Le choix dépend de votre présentation — atteinte hépatique seule, neurologique, ou présymptomatique — ainsi que de votre âge, de votre situation par rapport à la grossesse, et de l'urgence avec laquelle le cuivre doit être réduit ; aucun médicament n'est universellement adapté à tous.

Lorsque vous venez d’être diagnostiqué(e) avec la maladie de Wilson et que votre médecin commence à parler de trois médicaments différents, cela peut ressembler à un choix arbitraire. Ce n’est pas le cas. Le choix entre la D-pénicillamine (D-penicillamine), la trientine et le zinc est guidé par un ensemble de questions assez structurées concernant votre situation spécifique : Où le cuivre cause-t-il des problèmes ? Quelle est l’étendue des dommages déjà survenus ? À quelle vitesse le cuivre doit-il diminuer ? Quelles sont vos autres circonstances de santé ?1

Comprendre la logique derrière cette décision ne remplacera pas une conversation avec votre spécialiste, mais elle vous aidera à poser de meilleures questions et à donner du sens à ce qu’on vous dit.

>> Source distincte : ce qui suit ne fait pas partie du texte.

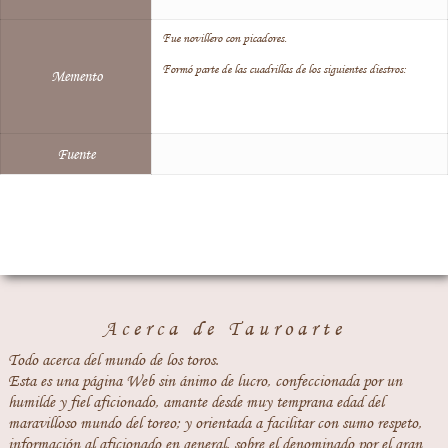
Fue novillero con picadores.
Formó parte de las cuadrillas de los siguientes diestros:
Memento
Fuente
Acerca de Tauroarte
Todo acerca del mundo de los toros.
Esta es una página Web sin ánimo de lucro, confeccionada por un
humilde y fiel aficionado, amante desde muy temprana edad del
maravilloso mundo del toreo; y orientada a facilitar con sumo respeto,
información al aficionado en general, sobre el denominado por el gran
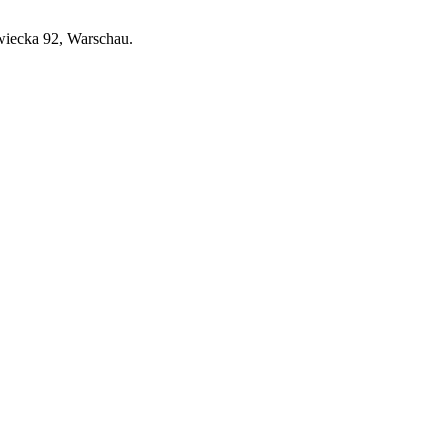
wiecka 92, Warschau.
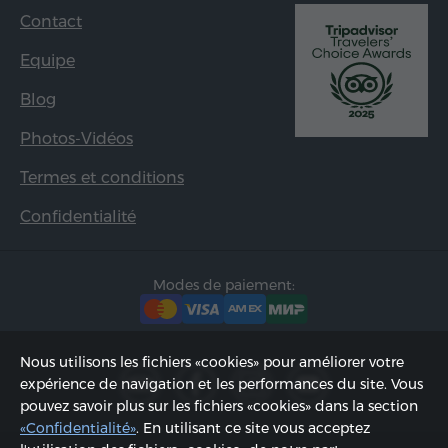
Contact
Equipe
Blog
Photos-Vidéos
Termes et conditions
Confidentialité
Modes de paiement:
Nous utilisons les fichiers «cookies» pour améliorer votre
expérience de navigation et les performances du site. Vous
pouvez savoir plus sur les fichiers «cookies» dans la section
«Confidentialité»
. En utilisant ce site vous acceptez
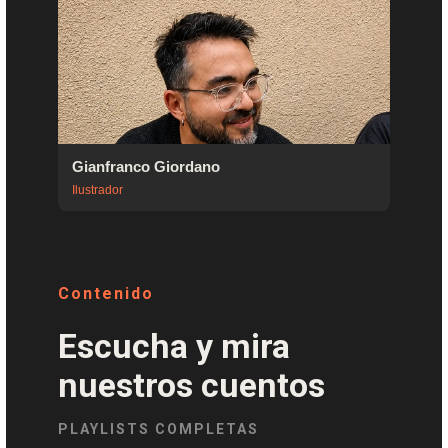
Gianfranco Giordano
Ilustrador
Contenido
Escucha y mira
nuestros cuentos
PLAYLISTS COMPLETAS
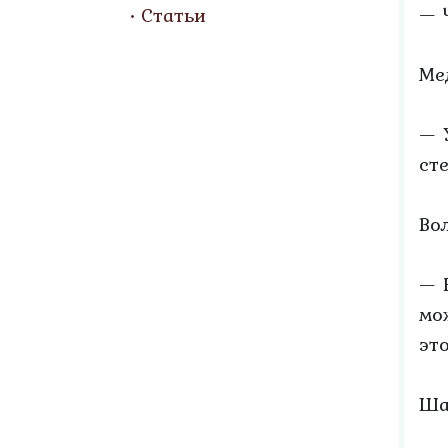
— 
Статьи
Ме
— 
ст
Во
— 
мо
эт
Ша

Les trois options principales et ce qu’elles font

Médicament Mécanisme principal Utilisation principale
D-pénicillamine Chélation : lie le cuivre et l’élimine dans l’urine Maladie symptomatique, historiquement en première ligne
Trientine Chélation : lie le cuivre et l’élimine dans l’urine Maladie symptomatique ; préférée pour les présentations neurologiques ou en cas d’intolérance à la pénicillamine
Sels de zinc Bloque l’absorption intestinale du cuivre ; induit la métallothionéine Maladie présymptomatique ; entretien après chélation initiale

Les trois abaissent la charge corporelle en cuivre avec le temps, mais ils fonctionnent différemment et à des vitesses différentes. Les chélateurs (pénicillamine et trientine) extraient le cuivre déjà stocké dans les tissus. Le zinc agit principalement au niveau de l’intestin, bloquant l’entrée de nouveau cuivre dans l’organisme — une approche plus lente qui est moins adaptée lorsque les tissus sont déjà surchargés.2

Les questions clés qui guident la décision

S’agit-il d’une présentation hépatique ou neurologique ?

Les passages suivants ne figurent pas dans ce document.